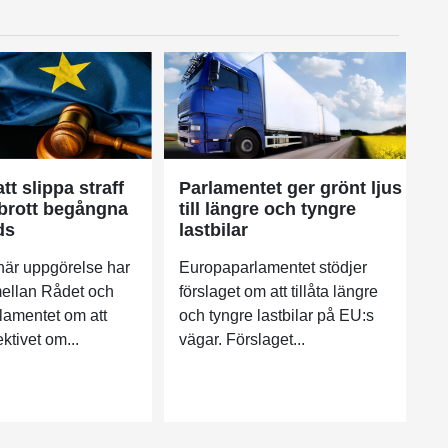
tt slippa straff
Parlamentet ger grönt ljus
ikbrott begångna
till längre och tyngre
ds
lastbilar
när uppgörelse har
Europaparlamentet stödjer
ellan Rådet och
förslaget om att tillåta längre
amentet om att
och tyngre lastbilar på EU:s
ektivet om...
vägar. Förslaget...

#####

> _ASSIGNMENT_
Copy each line, exactly, that falls between the line containing "när uppgörelse har" and the end of the entries, both included.

> _SOLUTION TO THE PROBLEM_
när uppgörelse har
Europaparlamentet stödjer
ellan Rådet och
förslaget om att tillåta längre
amentet om att
och tyngre lastbilar på EU:s
ektivet om...
vägar. Förslaget...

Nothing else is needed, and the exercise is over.